In yoga, we call this breath Same Vrti, meaning a 1:1 breath ratio. It can also be translated as “box breathing.” The idea is to make the length of your inhales and exhales the same, as this allows you to take in more oxygen and slow down the chatter of the monkey mind. It also kicks on the parasympathetic nervous system, which is responsible for rest and digestion, offering many health benefits in the long run.

This will allow your heart rate to slow down so that you can reduce any anxiety you may be feeling. It also aids in digestion, as the metabolism is back on track, and helps you physically process food and drink properly.

Exercise- Take a Walk

Going for a walk is a time-tested technique for a clear mind. But if you want to be consistently relaxed and content, you need to make lasting changes to your brain. Aerobic exercise is the way to do it. Studies suggest that exercise is associated with control over your thoughts – the prefrontal cortex, which controls thinking, is larger in people who exercise. Exercise can also help you sleep, so it’s an essential step if you’re wondering how to clear your mind to help with insomnia.

Let Go Of Negativity

Let Go Of Negativity

It’s you and you alone who are in charge of what goes through your mind — but somehow many of us allow ourselves to become bogged down with negative thoughts. If you go around thinking negatively all the time, then you’re never going to be in a particularly good mood, so it’s best to let go of negative thoughts whenever possible, as it will relieve your mind of excessive stress. After all, if something has made you mad, what good is there in stewing over it all day?

Write Your Thoughts

Alternatively, another powerful practice for when you’re learning how to clear your mind is sitting down and writing out all of the thoughts in your head. We call this a “brain dump,” and it is an effective method for simply releasing your thoughts so that you can mentally breathe and process things better.

Grab a piece of paper and write out all of the thoughts that are pressing for your attention. The idea is not to analyze the thoughts or fix them, but to give those thoughts an exit so that you can move on with your day without fixating on them aggressively. This can look like a laundry list of thoughts, or a diary entry.

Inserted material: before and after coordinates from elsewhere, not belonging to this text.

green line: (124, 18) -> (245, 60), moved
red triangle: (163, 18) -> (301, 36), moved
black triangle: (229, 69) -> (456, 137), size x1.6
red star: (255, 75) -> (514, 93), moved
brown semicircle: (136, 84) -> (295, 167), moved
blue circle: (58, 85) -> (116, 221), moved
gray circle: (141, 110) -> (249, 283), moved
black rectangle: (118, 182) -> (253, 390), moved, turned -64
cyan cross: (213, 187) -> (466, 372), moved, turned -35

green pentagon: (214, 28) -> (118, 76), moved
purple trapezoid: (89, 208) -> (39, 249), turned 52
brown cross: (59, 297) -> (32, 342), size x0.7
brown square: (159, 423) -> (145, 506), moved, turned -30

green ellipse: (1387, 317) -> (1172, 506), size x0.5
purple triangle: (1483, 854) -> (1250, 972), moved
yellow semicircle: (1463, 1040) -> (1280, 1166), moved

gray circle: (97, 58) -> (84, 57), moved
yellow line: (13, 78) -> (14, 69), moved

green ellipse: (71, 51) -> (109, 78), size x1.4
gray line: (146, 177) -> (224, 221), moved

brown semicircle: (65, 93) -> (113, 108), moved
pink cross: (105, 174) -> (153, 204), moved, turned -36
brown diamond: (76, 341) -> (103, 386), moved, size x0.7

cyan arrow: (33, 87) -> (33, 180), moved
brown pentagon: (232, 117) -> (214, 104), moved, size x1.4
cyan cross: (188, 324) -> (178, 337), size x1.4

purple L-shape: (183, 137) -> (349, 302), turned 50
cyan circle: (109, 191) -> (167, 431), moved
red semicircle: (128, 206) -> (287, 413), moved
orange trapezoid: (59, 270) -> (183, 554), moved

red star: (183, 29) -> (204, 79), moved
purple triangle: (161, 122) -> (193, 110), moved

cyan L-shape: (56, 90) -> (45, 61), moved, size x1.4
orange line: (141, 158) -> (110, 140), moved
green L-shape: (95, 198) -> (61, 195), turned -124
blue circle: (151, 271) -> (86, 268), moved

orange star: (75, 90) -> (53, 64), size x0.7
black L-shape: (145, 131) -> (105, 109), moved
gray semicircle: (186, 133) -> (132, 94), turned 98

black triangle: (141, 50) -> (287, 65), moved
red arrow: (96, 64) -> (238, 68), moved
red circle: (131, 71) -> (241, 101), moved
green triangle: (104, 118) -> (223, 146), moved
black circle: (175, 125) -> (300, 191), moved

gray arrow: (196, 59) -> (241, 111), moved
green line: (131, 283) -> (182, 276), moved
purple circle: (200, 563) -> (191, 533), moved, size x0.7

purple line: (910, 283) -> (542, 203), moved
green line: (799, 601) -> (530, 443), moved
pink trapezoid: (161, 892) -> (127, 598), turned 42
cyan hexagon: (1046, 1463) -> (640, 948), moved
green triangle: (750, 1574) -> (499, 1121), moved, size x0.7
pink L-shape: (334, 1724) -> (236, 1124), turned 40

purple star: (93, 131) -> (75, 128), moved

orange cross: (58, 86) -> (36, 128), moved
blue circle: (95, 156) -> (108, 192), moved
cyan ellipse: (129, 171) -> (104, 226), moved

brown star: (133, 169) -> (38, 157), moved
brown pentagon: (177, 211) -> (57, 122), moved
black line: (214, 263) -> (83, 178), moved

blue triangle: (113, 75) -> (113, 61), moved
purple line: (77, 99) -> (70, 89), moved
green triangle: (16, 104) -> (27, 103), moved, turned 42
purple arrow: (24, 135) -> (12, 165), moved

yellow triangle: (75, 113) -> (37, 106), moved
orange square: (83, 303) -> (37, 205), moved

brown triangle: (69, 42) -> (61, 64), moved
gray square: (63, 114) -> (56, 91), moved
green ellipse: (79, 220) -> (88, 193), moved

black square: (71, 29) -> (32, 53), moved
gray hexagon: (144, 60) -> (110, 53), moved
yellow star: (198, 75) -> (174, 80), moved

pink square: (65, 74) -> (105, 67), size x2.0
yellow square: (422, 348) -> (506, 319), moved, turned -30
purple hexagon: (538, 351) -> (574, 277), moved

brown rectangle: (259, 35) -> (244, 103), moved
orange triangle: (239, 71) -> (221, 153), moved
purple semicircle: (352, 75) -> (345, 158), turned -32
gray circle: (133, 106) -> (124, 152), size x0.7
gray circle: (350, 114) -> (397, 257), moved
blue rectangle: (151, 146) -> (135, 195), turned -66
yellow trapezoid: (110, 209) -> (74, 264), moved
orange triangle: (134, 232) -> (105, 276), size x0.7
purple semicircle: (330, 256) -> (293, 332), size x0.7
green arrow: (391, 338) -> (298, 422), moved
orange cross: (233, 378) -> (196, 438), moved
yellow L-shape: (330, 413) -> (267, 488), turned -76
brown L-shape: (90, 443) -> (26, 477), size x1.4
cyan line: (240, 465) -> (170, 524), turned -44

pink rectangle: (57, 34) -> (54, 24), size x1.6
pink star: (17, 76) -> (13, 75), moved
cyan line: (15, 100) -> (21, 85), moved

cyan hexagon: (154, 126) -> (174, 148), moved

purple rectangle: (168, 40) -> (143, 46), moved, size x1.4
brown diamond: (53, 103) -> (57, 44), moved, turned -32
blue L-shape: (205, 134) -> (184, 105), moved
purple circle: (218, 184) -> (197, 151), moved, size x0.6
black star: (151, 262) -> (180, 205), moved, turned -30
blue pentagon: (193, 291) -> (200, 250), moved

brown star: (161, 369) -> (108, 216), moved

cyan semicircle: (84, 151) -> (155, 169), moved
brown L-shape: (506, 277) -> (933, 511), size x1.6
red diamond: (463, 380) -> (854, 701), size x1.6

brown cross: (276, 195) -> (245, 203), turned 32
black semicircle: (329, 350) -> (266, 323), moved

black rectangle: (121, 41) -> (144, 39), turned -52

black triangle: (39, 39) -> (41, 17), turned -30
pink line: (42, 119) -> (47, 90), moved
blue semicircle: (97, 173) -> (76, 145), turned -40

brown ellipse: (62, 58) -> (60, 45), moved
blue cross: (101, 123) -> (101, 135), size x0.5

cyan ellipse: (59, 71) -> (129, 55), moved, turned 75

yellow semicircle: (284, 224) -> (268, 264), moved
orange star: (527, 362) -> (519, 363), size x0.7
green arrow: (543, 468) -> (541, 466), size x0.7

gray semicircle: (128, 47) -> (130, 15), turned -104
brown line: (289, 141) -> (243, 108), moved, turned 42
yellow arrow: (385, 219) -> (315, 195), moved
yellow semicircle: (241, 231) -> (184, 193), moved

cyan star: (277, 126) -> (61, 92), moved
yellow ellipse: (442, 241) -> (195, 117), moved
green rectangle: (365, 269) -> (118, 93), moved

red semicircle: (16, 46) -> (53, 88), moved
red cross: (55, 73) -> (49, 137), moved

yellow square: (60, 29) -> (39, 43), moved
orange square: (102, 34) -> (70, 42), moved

Afterward, feel free to close your journal or rip up the paper as part of your stress management. You don’t need to hold on to what you wrote, but it does help to see the expression of what you’re holding on to mentally. Likewise, this practice is very potent to do at night before bedtime. So many of us struggle to sleep soundly with many thoughts bouncing back and forth, and this exercise before bed can allow us to enter a deeper level of rest.

Substitution

Clear Your Mind

Although the strategies of using suppression and substitution were found to be equally effective at voluntarily forgetting unwanted memories, the researchers at Cambridge found that they activated very distinct neural circuits.

If suppression doesn’t work, you might want to put on your “rose-tinted glasses” and try a substitution, by using your imagination to pretend you’re in a different place or experiencing something else.

The Cambridge researchers found that memory substitution was supported by the caudal prefrontal cortex and midventrolateral prefrontal cortex. These are two regions typically involved in bringing specific memories into awareness in the presence of distracting memories.

The next time you need to clear your mind, remember that you can forget unwanted memories by either suppressing them or substituting them with more desirable ones and that each of these tactics engages distinct neural pathways.